OTTAWA — Le gouvernement fédéral n'acceptera cette année aucune nouvelle demande émanant de personnes souhaitant parrainer leurs parents et grands-parents pour qu'ils viennent s'installer au Canada en tant que résidents permanents en vertu d'un programme de réunification familiale.
Le ministère de l'Immigration précise que le changement s'inscrit dans le cadre d'une démarche visant à gérer le système de manière responsable.
Dans un communiqué, le ministère soutient que l’intérêt pour le programme continue de dépasser le nombre de places disponibles.
Il y a déjà 60 500 demandes en cours de traitement, et le temps d'attente est d'environ 33 mois à l'échelle du pays, et jusqu'à 66 mois au Québec.
Le programme a été lancé en 2020, lorsque plus de 200 000 résidents permanents et citoyens canadiens ont manifesté leur intérêt pour parrainer un parent ou un grand-parent afin qu’il vienne vivre au Canada.
Chaque année, des milliers de personnes ayant exprimé l'intérêt sont sélectionnées pour faire une requête formelle.

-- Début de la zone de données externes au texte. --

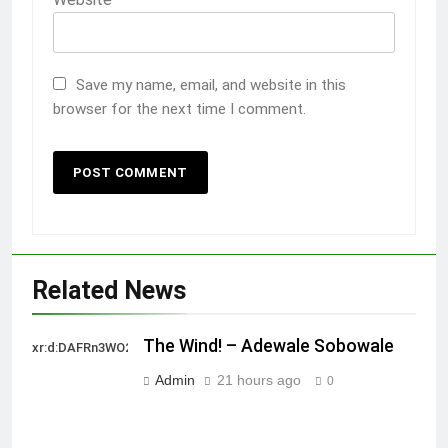
Save my name, email, and website in this
browser for the next time I comment.
Related News
The Wind! – Adewale Sobowale
xr:d:DAFRn3WO2sk:2,j:40628277172,t:22111107
Admin
21 hours ago
0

Un responsable au ministère indique que la suspension ne changera pas la décision du gouvernement d'approuver jusqu'à 15 000 demandes de résidence permanente en 2026 et en 2027 dans le cadre de son plan sur les niveaux d'immigration.
Ce plan, publié l’automne dernier, fixe un objectif d’admission de 380 000 résidents permanents par an entre 2026 et 2028. Il prévoit également de réduire le nombre de visas de travail temporaires et d’étudiants délivrés en 2026 à près de la moitié du nombre délivré en 2025.

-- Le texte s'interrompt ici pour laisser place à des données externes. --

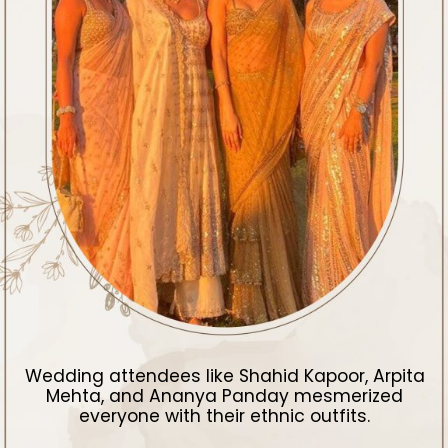
Wedding attendees like Shahid Kapoor, Arpita
Mehta, and Ananya Panday mesmerized
everyone with their ethnic outfits.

L’impact global de ce plan d’immigration révisé est que la croissance démographique devrait rester stable pour la deuxième année consécutive.

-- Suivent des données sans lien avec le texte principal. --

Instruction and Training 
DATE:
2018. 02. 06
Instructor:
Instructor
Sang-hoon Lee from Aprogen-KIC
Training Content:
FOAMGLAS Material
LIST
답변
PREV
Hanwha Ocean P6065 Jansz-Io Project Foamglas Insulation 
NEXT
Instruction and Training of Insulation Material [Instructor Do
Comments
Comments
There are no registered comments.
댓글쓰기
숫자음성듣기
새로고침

L’immigration est un sujet politiquement sensible depuis quelques années. Les conservateurs fédéraux affirment que le système est défaillant et accusent les libéraux de mener des politiques qui ont sapé un consensus de longue date selon lequel l’immigration est globalement bénéfique pour le Canada.
Des documents d’information préparés en 2025 pour la ministre de l’Immigration, Lena Diab, indiquaient que les sondages menés par le gouvernement avaient révélé que le soutien des Canadiens à l’immigration avait chuté en 2023 et 2024 pour atteindre un niveau jamais vu depuis 30 ans.
En novembre 2024, plus de la moitié des Canadiens interrogés par le ministère estimaient qu’il y avait trop d’immigrants arrivant dans le pays.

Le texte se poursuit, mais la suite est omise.